There may also be long-term effects on babies. A 2024 systematic review of the limited existing research into the health and socioeconomic consequences in later life found that increased heat exposure during pregnancy could be linked to worse educational performances and an increased risk of heart disease and childhood asthma. The researchers, based at the University of the Witwatersrand in South Africa, also saw connections to diminished mental health, including a greater risk of eating disorders and schizophrenia.
We’re also starting to understand better how periods of high temperatures have been adversely affecting mental health in general. As my fellow columnist Lisa Jarvis has written, heat not only makes us all feel frazzled and irritable but exacerbates “common mood disorders like anxiety and depression as well as rarer conditions like schizophrenia and self-harming.”

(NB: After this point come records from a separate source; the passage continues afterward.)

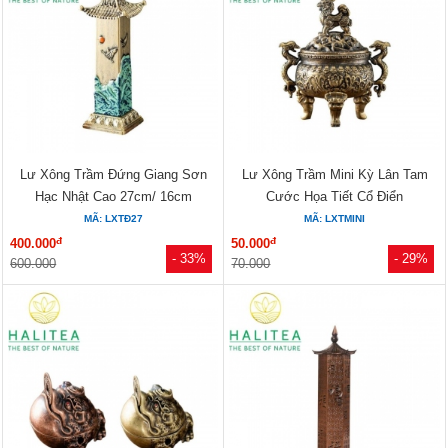
Lư Xông Trầm Đứng Giang Sơn
Lư Xông Trầm Mini Kỳ Lân Tam
Hạc Nhật Cao 27cm/ 16cm
Cước Họa Tiết Cổ Điển
MÃ: LXTĐ27
MÃ: LXTMINI
đ
đ
400.000
50.000
- 33%
- 29%
600.000
70.000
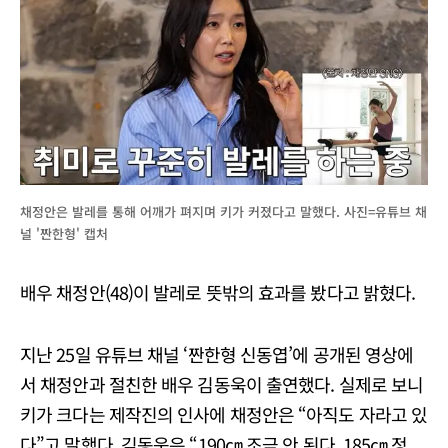
채정안은 발레를 통해 어깨가 펴지며 키가 커졌다고 말했다. 사진=유튜브 채
널 '짠한형' 캡처
배우 채정안(48)이 발레로 뜻밖의 효과를 봤다고 밝혔다.
지난 25일 유튜브 채널 ‘짠한형 신동엽’에 공개된 영상에
서 채정안과 절친한 배우 김동욱이 출연했다. 실제로 보니
키가 크다는 제작진의 인사에 채정안은 “아직도 자라고 있
다”고 말했다. 김동욱은 “190㎝ 조금 안 된다. 185㎝ 정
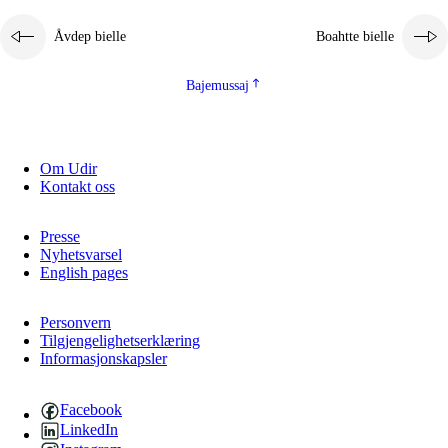
Åvdep bielle
Boahtte bielle
Bajemussaj
Om Udir
Kontakt oss
Presse
Nyhetsvarsel
English pages
Personvern
Tilgjengelighetserklæring
Informasjonskapsler
Facebook
LinkedIn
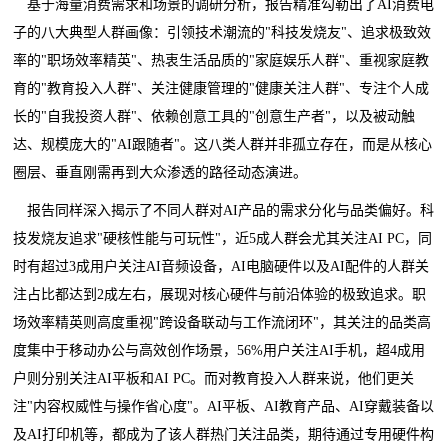
基于海量消费需求和场景的调研分析，报告精准勾勒出了AI消费电
子的八大典型人群画像：引领技术潮流的"科技发烧友"、追求极致效
率的"职场效率精英"、热衷生活品质的"家庭娱乐人群"、重视家庭教
育的"教育投入人群"、关注健康管理的"健康关注人群"、专注个人成
长的"自我投资人群"、依赖创意工具的"创意生产者"，以及被动触
达、规模庞大的"AI跟随者"。这八类人群并非孤立存在，而是从核心
圈层、垂直刚需再到大众渗透的路径动态演进。
报告同样深入揭示了不同人群对AI产品的需求分化与品类偏好。科
技发烧友追求"硬核性能与可玩性"，近5成人群会尤其关注AI PC，同
时有超过3成用户关注AI音频设备，AI电脑硬件以及AI配件的人群关
注占比都达到2成左右，展现对核心硬件与前沿体验的极致追求。职
场效率精英则高度重视"跨设备联动与工作流闭环"，其关注的品类高
度集中于移动办公与高效创作场景，56%用户关注AI手机，超4成用
户则分别关注AI平板和AI PC。而对教育投入人群来说，他们更关
注"内容权威性与操作省心度"。AI平板、AI教育产品、AI穿戴装备以
及AI打印机等，都成为了该人群热门关注品类，期待通过专用硬件构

It’s likely that we’ll find more heat-health connections as global warming tightens its grip. A mysterious epidemic of kidney failure in Sri Lanka is likely attributable to extreme heat exposure, dehydration and pesticide-contaminated groundwater. As many as one in five residents in some hotspots there are affected by acute kidney damage or failure, with the condition often arising or progressing rapidly. A similar epidemic was noted among migrant laborers returning from the Gulf. Young men left home healthy and returned with kidney failure after being exposed to brutal heat at work. Researchers have started documenting kidney disease in manual workers in other hot countries, too. The health impacts of extreme heat are already with us and stretch far beyond tragic, preventable deaths. Yet huge knowledge gaps exist to understand everything from the biological mechanisms underlying heat-related harms to effective solutions.
Many scientists have cited difficulties in getting funding for such research, due to its interdisciplinary nature, while the Rockefeller Foundation, a philanthropic medical research and arts funding organization, notes that only 2% of adaptation funding and 0.5% of overall climate funding is dedicated to improving health outcomes. That needs to change. After all, our health is our wealth, and climate change is already draining it.